I suspect, however that this is a secondary, accidental and in its way playful connection dependent upon a deeper connection that had already been found: John’s ministry of repentance was, I suspect, a ministry that self-consciously performed a preparation for the coming of YHWH as already understood in ways shaped by verses like these from Isaiah. John prepares for the coming of the Lord – and when the Lord comes in ways unexpected even by John, John’s ministry of repentance does not cease to be a preparation for it.

“Proclaiming a baptism of repentance for the forgiveness of sins”: Proclaiming a washing, a purification, a rite of passage, a way through the Jordan, a return to the true Israel – for or into the forgiveness of sins: into a renewed Israel, an Israel whose sins have been taken away, an Israel made straight, levelled for the coming King. If John proclaims (consciously? despite himself?) Jesus, he does so only by proclaiming the renewal of Israel.

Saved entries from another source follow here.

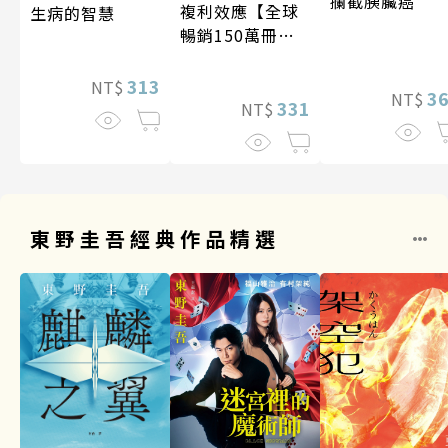
攔截胰臟癌
複利效應【全球
生病的智慧
暢銷150萬冊・
經典新修版】
313
NT$
3
NT$
331
NT$
東野圭吾經典作品精選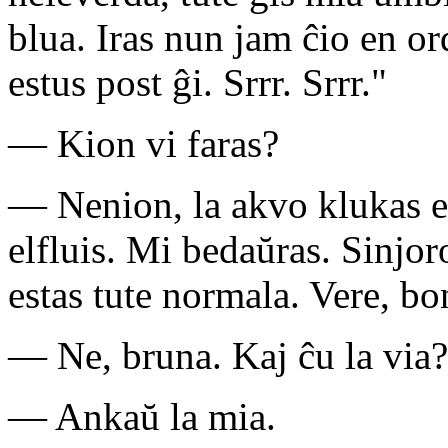
blua. Iras nun jam ĉio en or
estus post ĝi. Srrr. Srrr."
— Kion vi faras?
— Nenion, la akvo klukas e
elfluis. Mi bedaŭras. Sinjor
estas tute normala. Vere, bon
— Ne, bruna. Kaj ĉu la via?
— Ankaŭ la mia.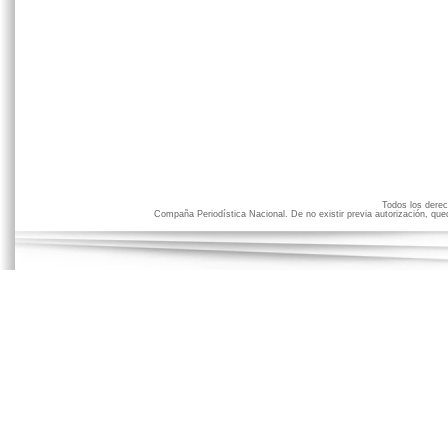
Todos los der
Compaña Periodística Nacional. De no existir previa autorización, qued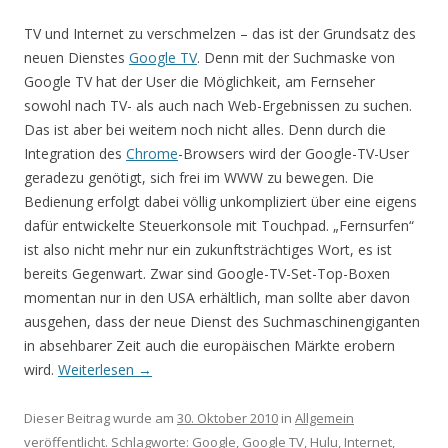
TV und Internet zu verschmelzen – das ist der Grundsatz des
neuen Dienstes
Google TV
. Denn mit der Suchmaske von
Google TV hat der User die Möglichkeit, am Fernseher
sowohl nach TV- als auch nach Web-Ergebnissen zu suchen.
Das ist aber bei weitem noch nicht alles. Denn durch die
Integration des
Chrome
-Browsers wird der Google-TV-User
geradezu genötigt, sich frei im WWW zu bewegen. Die
Bedienung erfolgt dabei völlig unkompliziert über eine eigens
dafür entwickelte Steuerkonsole mit Touchpad. „Fernsurfen“
ist also nicht mehr nur ein zukunftsträchtiges Wort, es ist
bereits Gegenwart. Zwar sind Google-TV-Set-Top-Boxen
momentan nur in den USA erhältlich, man sollte aber davon
ausgehen, dass der neue Dienst des Suchmaschinengiganten
in absehbarer Zeit auch die europäischen Märkte erobern
wird.
Weiterlesen
→
Dieser Beitrag wurde am
30. Oktober 2010
in
Allgemein
veröffentlicht. Schlagworte:
Google
,
Google TV
,
Hulu
,
Internet
,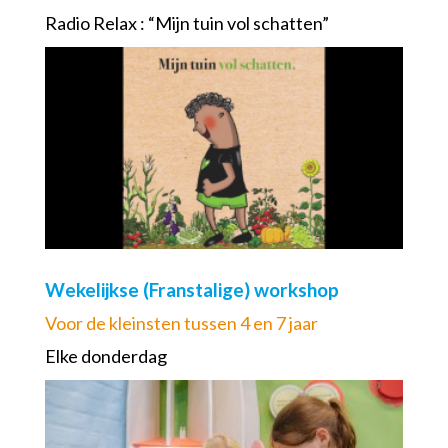
Radio Relax : “Mijn tuin vol schatten”
Wekelijkse (Franstalige) workshop
Voor de kleinsten tussen 4 en 7 jaar
Elke donderdag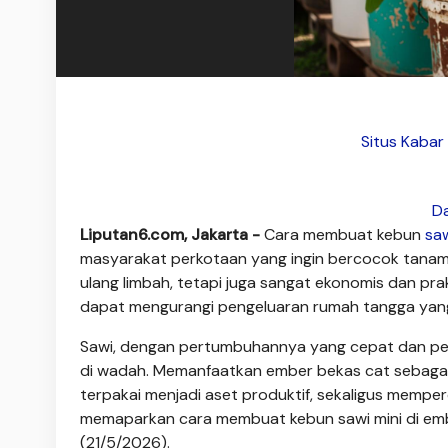
Situs Kabar
Da
Liputan6.com, Jakarta -
Cara membuat kebun
sa
masyarakat perkotaan yang ingin bercocok tanam 
ulang limbah, tetapi juga sangat ekonomis dan pr
dapat mengurangi pengeluaran rumah tangga yang
Sawi, dengan pertumbuhannya yang cepat dan pera
di wadah. Memanfaatkan ember bekas cat sebagai
terpakai menjadi aset produktif, sekaligus memper
memaparkan cara membuat kebun sawi mini di embe
(21/5/2026).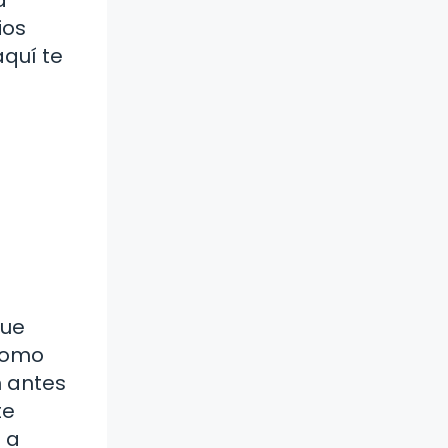
ios
aquí te
que
 como
n antes
te
 a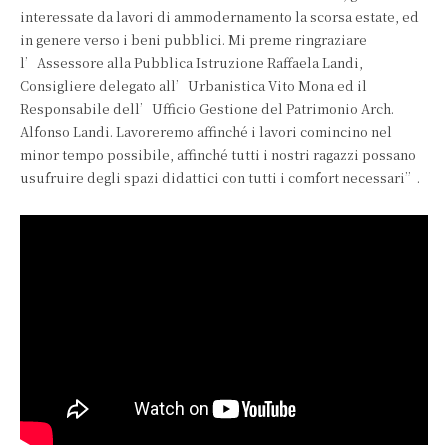
interessate da lavori di ammodernamento la scorsa estate, ed
in genere verso i beni pubblici. Mi preme ringraziare
l’Assessore alla Pubblica Istruzione Raffaela Landi,
Consigliere delegato all’Urbanistica Vito Mona ed il
Responsabile dell’Ufficio Gestione del Patrimonio Arch.
Alfonso Landi. Lavoreremo affinché i lavori comincino nel
minor tempo possibile, affinché tutti i nostri ragazzi possano
usufruire degli spazi didattici con tutti i comfort necessari”.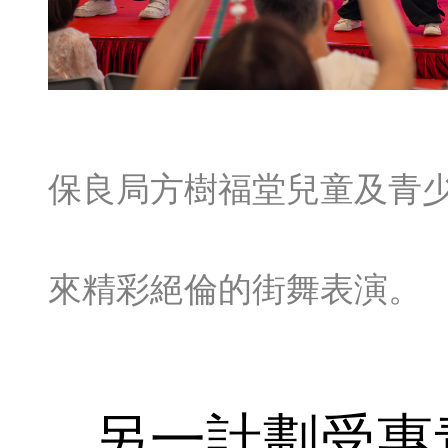
保良局方樹福堂兒童及青
來精彩絕倫的街舞表演。
另一計劃受惠青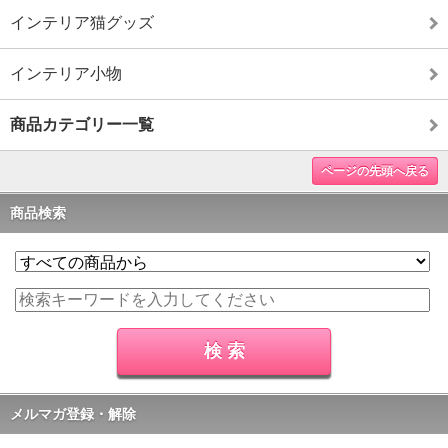
インテリア猫グッズ
インテリア小物
商品カテゴリー一覧
ページの先頭へ戻る
商品検索
メルマガ登録・解除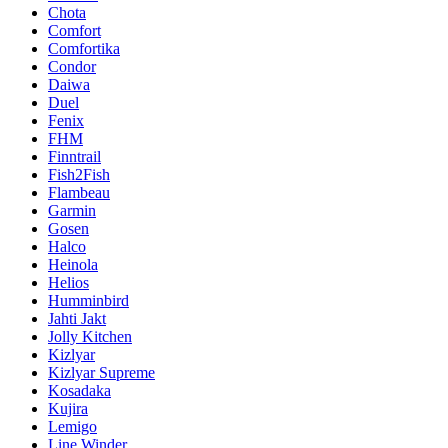
Chota
Comfort
Comfortika
Condor
Daiwa
Duel
Fenix
FHM
Finntrail
Fish2Fish
Flambeau
Garmin
Gosen
Halco
Heinola
Helios
Humminbird
Jahti Jakt
Jolly Kitchen
Kizlyar
Kizlyar Supreme
Kosadaka
Kujira
Lemigo
Line Winder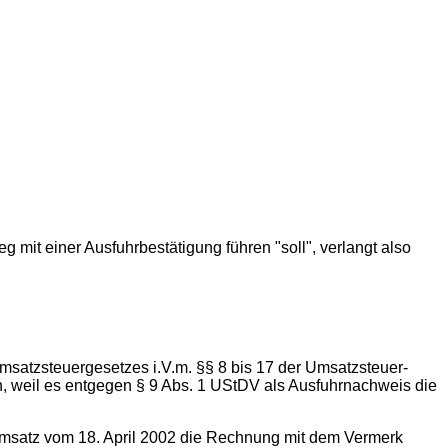
mit einer Ausfuhrbestätigung führen "soll", verlangt also
Umsatzsteuergesetzes i.V.m. §§ 8 bis 17 der Umsatzsteuer-
n, weil es entgegen § 9 Abs. 1 UStDV als Ausfuhrnachweis die
 Umsatz vom 18. April 2002 die Rechnung mit dem Vermerk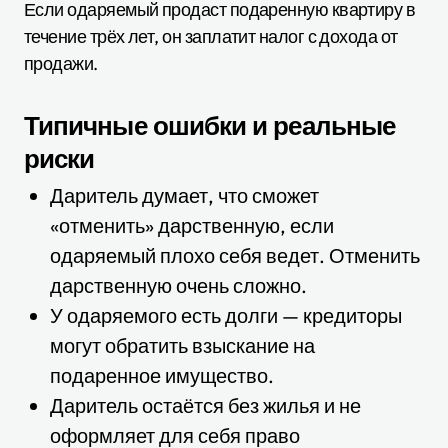
Если одаряемый продаст подаренную квартиру в
течение трёх лет, он заплатит налог с дохода от
продажи.
Типичные ошибки и реальные
риски
Даритель думает, что сможет
«отменить» дарственную, если
одаряемый плохо себя ведет. Отменить
дарственную очень сложно.
У одаряемого есть долги — кредиторы
могут обратить взыскание на
подаренное имущество.
Даритель остаётся без жилья и не
оформляет для себя право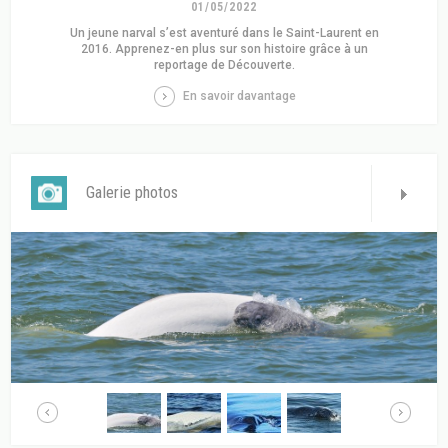
01/05/2022
Un jeune narval s’est aventuré dans le Saint-Laurent en
2016. Apprenez-en plus sur son histoire grâce à un
reportage de Découverte.
En savoir davantage
Galerie photos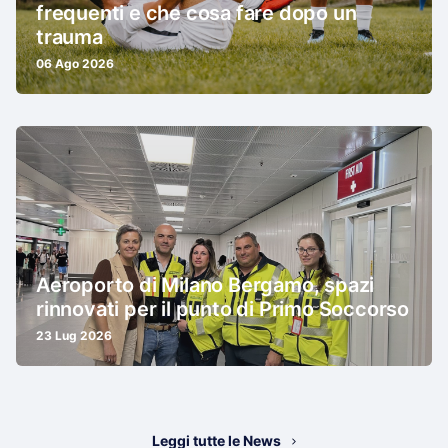
frequenti e che cosa fare dopo un
trauma
06 Ago 2026
Aeroporto di Milano Bergamo, spazi
rinnovati per il punto di Primo Soccorso
23 Lug 2026
Leggi tutte le News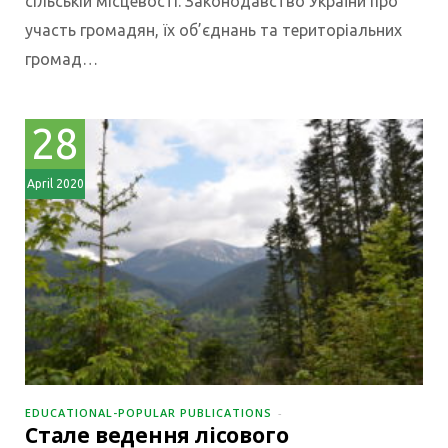
сільській місцевості. Законодавство України про
участь громадян, їх об’єднань та територіальних
громад…
28
April 2020
EDUCATIONAL-POPULAR PUBLICATIONS
Стале ведення лісового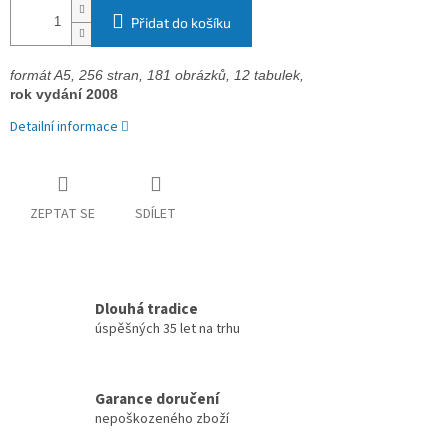
Přidat do košíku
formát A5, 256 stran, 
181 obrázků, 12 tabulek, 
rok vydání 2008
Detailní informace
ZEPTAT SE
SDÍLET
Dlouhá tradice
úspěšných 35 let na trhu
Garance doručení
nepoškozeného zboží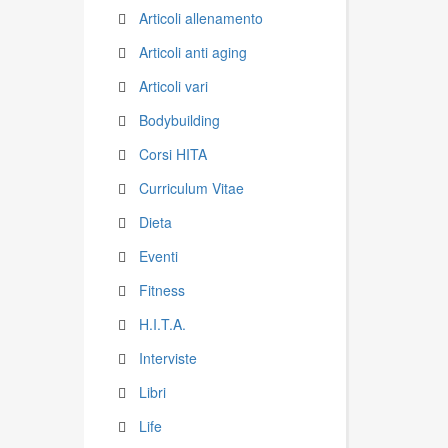
Articoli allenamento
Articoli anti aging
Articoli vari
Bodybuilding
Corsi HITA
Curriculum Vitae
Dieta
Eventi
Fitness
H.I.T.A.
Interviste
Libri
Life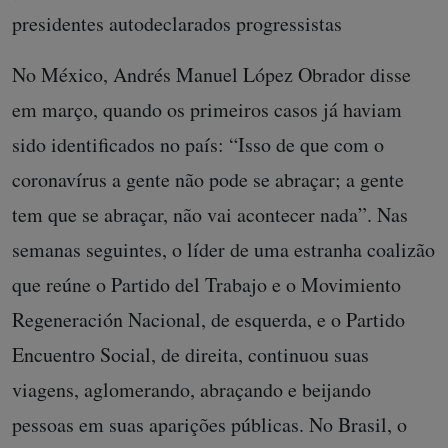
presidentes autodeclarados progressistas
No México, Andrés Manuel López Obrador disse
em março, quando os primeiros casos já haviam
sido identificados no país: “Isso de que com o
coronavírus a gente não pode se abraçar; a gente
tem que se abraçar, não vai acontecer nada”. Nas
semanas seguintes, o líder de uma estranha coalizão
que reúne o Partido del Trabajo e o Movimiento
Regeneración Nacional, de esquerda, e o Partido
Encuentro Social, de direita, continuou suas
viagens, aglomerando, abraçando e beijando
pessoas em suas aparições públicas. No Brasil, o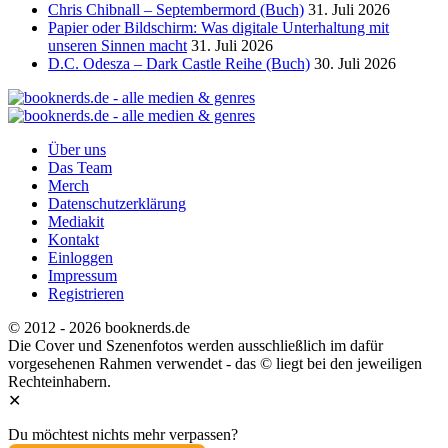
Chris Chibnall – Septembermord (Buch)
31. Juli 2026
Papier oder Bildschirm: Was digitale Unterhaltung mit
unseren Sinnen macht
31. Juli 2026
D.C. Odesza – Dark Castle Reihe (Buch)
30. Juli 2026
Über uns
Das Team
Merch
Datenschutzerklärung
Mediakit
Kontakt
Einloggen
Impressum
Registrieren
© 2012 - 2026 booknerds.de
Die Cover und Szenenfotos werden ausschließlich im dafür
vorgesehenen Rahmen verwendet - das © liegt bei den jeweiligen
Rechteinhabern.
✕
Du möchtest nichts mehr verpassen?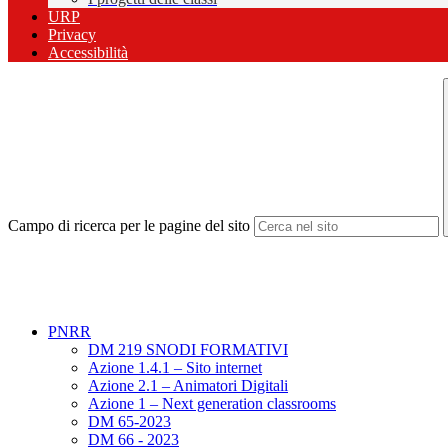
URP
Privacy
Accessibilità
Campo di ricerca per le pagine del sito
PNRR
DM 219 SNODI FORMATIVI
Azione 1.4.1 – Sito internet
Azione 2.1 – Animatori Digitali
Azione 1 – Next generation classrooms
DM 65-2023
DM 66 - 2023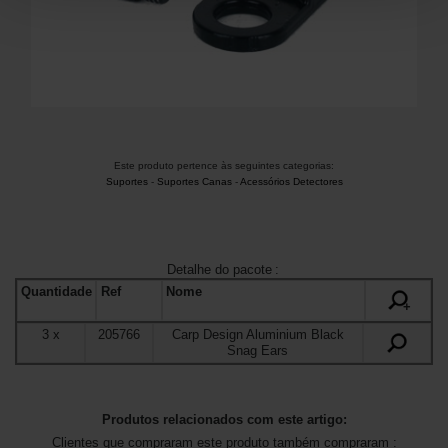
Este produto pertence às seguintes categorias:
Suportes
-
Suportes Canas
-
Acessórios Detectores
Detalhe do pacote
:
Quantidade
Ref
Nome
+
3
x
205766
Carp Design Aluminium Black
Snag Ears
Produtos relacionados com este artigo:
Clientes que compraram este produto também compraram :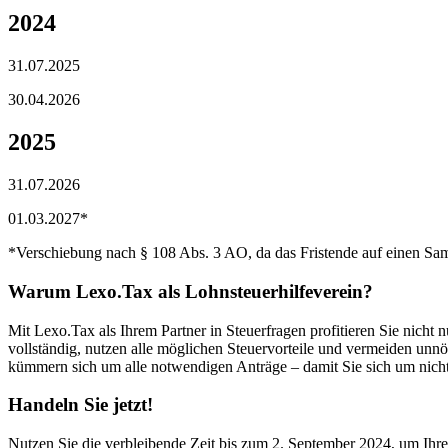
2024
31.07.2025
30.04.2026
2025
31.07.2026
01.03.2027*
*Verschiebung nach § 108 Abs. 3 AO, da das Fristende auf einen Sams
Warum Lexo.Tax als Lohnsteuerhilfeverein?
Mit Lexo.Tax als Ihrem Partner in Steuerfragen profitieren Sie nicht 
vollständig, nutzen alle möglichen Steuervorteile und vermeiden unn
kümmern sich um alle notwendigen Anträge – damit Sie sich um nich
Handeln Sie jetzt!
Nutzen Sie die verbleibende Zeit bis zum 2. September 2024, um Ihr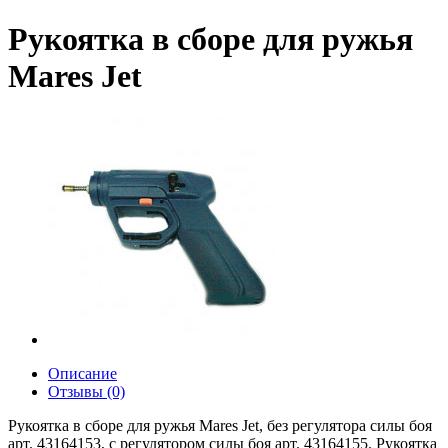
Рукоятка в сборе для ружья
Mares Jet
Описание
Отзывы (0)
Рукоятка в сборе для ружья Mares Jet, без регулятора силы боя
арт. 43164153, с регулятором силы боя арт. 43164155. Рукоятка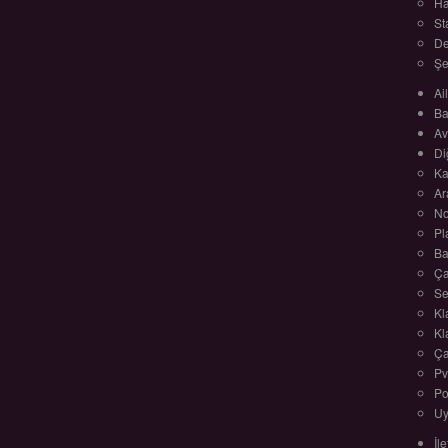
Ha
St
De
Şe
Ai
Ba
Av
Di
Ka
Ar
No
Pl
Ba
Ça
Se
Kl
Kl
Ça
Pv
Po
Uy
İl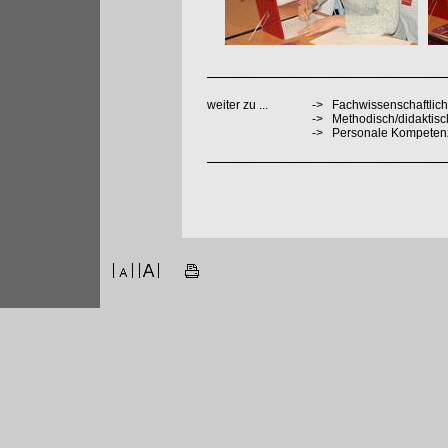
weiter zu ...
->
Fachwissenschaftlich
->
Methodisch/didaktis
->
Personale Kompeten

4 Thoughts on “John, the voice in the wilderness

  1. Pingback: The Coding Humanist

  2. douglas on January 5, 2006 at 7:12 pm said:

    So have we got to Elijah yet? Does this very sophisticated hermeneutic allow us typology?
    I agree that if we understand that we have to think in terms of the eschaton, abduction is not (vicious) supersession (I always thought it had an ‘s’ rather than a ‘c’ – one person sitting above another rather than cutting them off?) Eschatology means that we have to say that we do not yet know who we are, or may become, and we may all become who we are only in Christ – that is in the form or type of Christ. Thus, surely typology is fine, so let us get on with it. John is Elijah come to rid us of the prohets of Baal, just as a preview to the Son of God himself?

  3. I hope it allows us typology. I’m all for typological interpretation, in fact. I learnt a love of it from Hans Frei – see, e.g., this piece.

  4. Just another note to myself, on re-reading:
    This post, it seems to me, points in the direction of part of the answer to the question I have just posed in my question to the last substantive post: that Mark’s strong reading of John was uncomfortable undialectical. This post suggests one way in which the reading might not be quite as ‘strong’ as it looks at first. Hmmm.